On the other hand, not everyone is in Trump’s grip. He is viewed as strongly negative by the electorate in general. Here are some graphics from a WSJ/NBC poll released today:
Again, I think Trump has a ceiling and he’s a media phenomenon, but I don’t think he has a chance in hell to be the GOP nominee. That’s almost irrelevant though, as his behavior this week is actually damaging to national security. This is the culmination of years of anti-government right wing radio and TV — an actual honest-to-God fascist candidate who doesn’t see what he advocates as fascism. In the guise of rejection of political correctness, he rejects the US Constitution and American values.
He’s yuge among white supremacists and crazy people. The Ku Klux Klan is using Donald Trump as a talking point in its outreach efforts. Stormfront, the most prominent American white supremacist website, is upgrading its servers in part to cope with a Trump traffic spike.
This typifies a Trump fanatic/. This lady, I am embarrassed to say, is a state representative in New Hampshire:
— Eugene Scott (@Eugene_Scott) December 10, 2015
This is an interesting chapter in American politics, like the McCarthy Era was at one time. I can’t wait until it is over.
UPDATE: It’s getting ugly too. Here are Trump protesters being forcefully removed from a Trump event at the Plaza Hotel
UPDATE #2: The first poll conducted entirely after Trump’s Muslim remarks just came out. It was conducted by Reuters/Ipsos:
Trump led the pack of candidates seeking the Republican Party’s nomination in the 2016 election with 35 percent of support from Republican voters, the opinion poll released on Friday found, the same lead he held before Monday, when he said Muslim immigrants, students and other travelers should be barred from entering the country.
Most Republican voters said they were not bothered by his remarks, though many said the comments could still hurt Trump’s chances of becoming president. Twenty-nine percent of Republicans, who will pick the party’s nominee for the November 2016 election, said they found Trump’s remarks offensive against 64 percent who did not.
Still, in a sign of how Trump’s rhetoric has polarized the electorate, 72 percent of Democrats and 47 percent of voters overall said they were offended by Trump’s comments.
Forty-one percent of Republicans polled said Trump’s remarks could hurt his chances of becoming president; that figure was higher among all respondents.
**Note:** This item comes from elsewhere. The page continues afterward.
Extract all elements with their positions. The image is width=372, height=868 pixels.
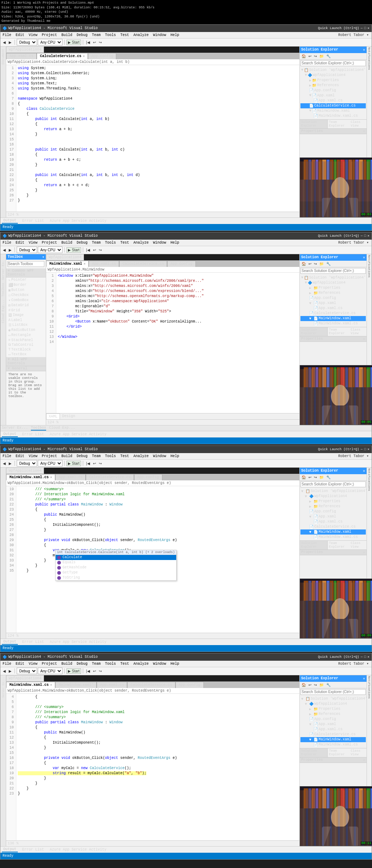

Retired neurosurgeon Ben Carson came in second among Republicans with 12 percent in the Reuters/Ipsos poll, and U.S. Senator Ted Cruz of Texas and former Florida Governor Jeb Bush tied with 10 percent.
Donald Trump has defied political pundits for months now. When he first attacked John McCain, the thought was that it would kill him in the polls, but then he went up. And that’s been the story for over four months now. He keeps on appealing to the worst-of-the-worst conservative base and his numbers go up.
But many are now saying what I have always said. Yes, he has a strong base, but he has a low ceiling. I have put that ceiling on mid-30% of Republicans. I don’t think he can get much higher than that.
Yesterday, Trump crossed a line.
Donald J. Trump called on Monday for the United States to bar all Muslims from entering the country until the nation’s leaders can “figure out what is going on” after the terrorist attacks in San Bernardino, Calif., an extraordinary escalation of rhetoric aimed at voters’ fears about members of the Islamic faith.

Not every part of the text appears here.